Dans ce pays d’Amérique centrale de 10 millions d’habitants, en proie à la violence des trafiquants de drogue, qui ont étendu leur corruption jusqu’au plus haut niveau de l’État, la participation des électeurs s’est établie à un niveau « historique » dépassant les 60 %, selon le Conseil National électoral (CNE).

Le CNE a exhorté les candidats et les électeurs à attendre les résultats définitifs.

Cependant, des tirs de feux d’artifice, des cris de joie et des cortèges de voitures klaxonnant ont fêté dans la nuit à Tegucigalpa la victoire de la candidate.  

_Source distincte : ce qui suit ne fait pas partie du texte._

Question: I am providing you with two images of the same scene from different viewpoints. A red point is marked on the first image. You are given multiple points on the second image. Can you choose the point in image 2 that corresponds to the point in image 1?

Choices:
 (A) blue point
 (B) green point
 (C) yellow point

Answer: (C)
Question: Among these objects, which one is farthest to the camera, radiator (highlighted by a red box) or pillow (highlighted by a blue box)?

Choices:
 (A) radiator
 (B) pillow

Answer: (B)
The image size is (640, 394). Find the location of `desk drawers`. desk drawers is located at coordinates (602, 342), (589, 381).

Mme Xiomara Castro a promis dès dimanche soir de « former un gouvernement de réconciliation » et d’instaurer une « démocratie participative ». « Je tends la main à mes opposants, car je n’ai pas d’ennemis », a-t-elle dit en promettant de chasser « la haine, la corruption, le trafic de drogue, le crime organisé… »

« Besoin de changement »

Le candidat du Parti National, Nasry Asfura, s’est engagé à respecter le résultat du vote et a demandé que ne coule « pas une goutte de sang ».  

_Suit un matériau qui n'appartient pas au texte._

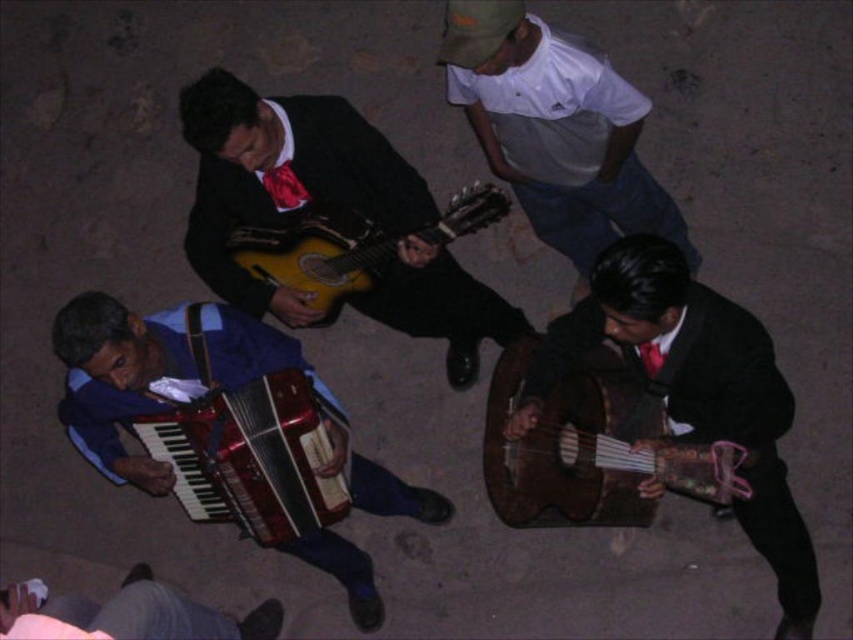 Between metallic blue accordion at lower left and metallic red accordion at lower left, which one appears on the left side from the viewer's perspective?

metallic blue accordion at lower left is more to the left.

Between point (376, 500) and point (277, 417), which one is positioned behind?

The point (376, 500) is behind.

What are the coordinates of `metallic blue accordion at lower left` in the screenshot? It's located at (119, 380).

Who is higher up, shiny brown guitar at right or matte red tie at upper center?

Positioned higher is matte red tie at upper center.

Does shiny brown guitar at right come behind matte red tie at upper center?

No, shiny brown guitar at right is closer to the viewer.

Between point (792, 573) and point (283, 198), which one is positioned behind?

Point (283, 198)

Identify the location of shiny brown guitar at right. (694, 392).

Does wooden acoustic guitar at lower right have a greater height compared to metallic red accordion at lower left?

Incorrect, wooden acoustic guitar at lower right's height is not larger of metallic red accordion at lower left's.

Is point (601, 456) farther from camera compared to point (265, 448)?

No, (601, 456) is in front of (265, 448).

Is point (567, 509) farther from viewer compared to point (334, 513)?

No, (567, 509) is in front of (334, 513).

Identify the location of wooden acoustic guitar at lower right. click(592, 448). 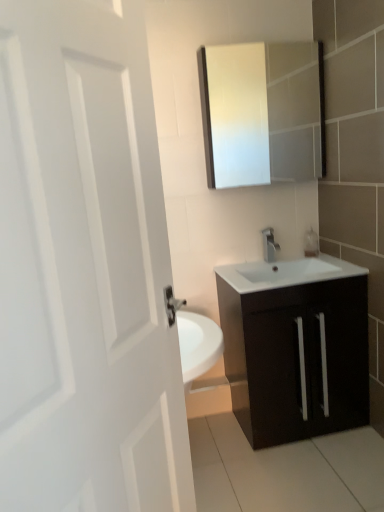 Find the location of `vacant space to the left of clear glass soap dispenser at right`. vacant space to the left of clear glass soap dispenser at right is located at coordinates (288, 260). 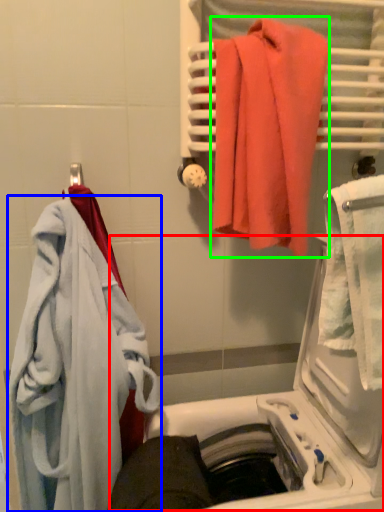 Question: Based on their relative distances, which object is nearer to dish washer (highlighted by a red box)? Choose from towel (highlighted by a blue box) and towel (highlighted by a green box).

Choices:
 (A) towel
 (B) towel

Answer: (A) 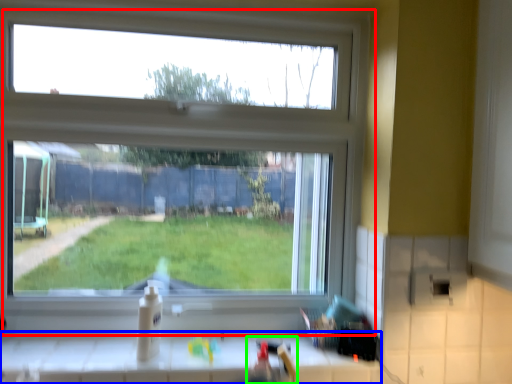 Question: Which object is the farthest from window (highlighted by a red box)? Choose among these: counter (highlighted by a blue box) or sink (highlighted by a green box).

Choices:
 (A) counter
 (B) sink

Answer: (B)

Les manifestations de la nuit ont été pacifiques.  

« Cette tranquillité nous la devons à ce résultat clair, mais il nous manque encore beaucoup de maturité démocratique », estime pour l’AFP Eugenio Sosa, sociologue à l’Université nationale. « S’il n’y avait qu’une différence d’un ou deux points, nous serions dans un contexte différent, compliqué », ajoute-t-il.  

Les autorités avaient mobilisé 42 000 militaires et policiers pour surveiller le vote et parer à des troubles éventuels. Outre leur président, les électeurs devaient élire députés et maires.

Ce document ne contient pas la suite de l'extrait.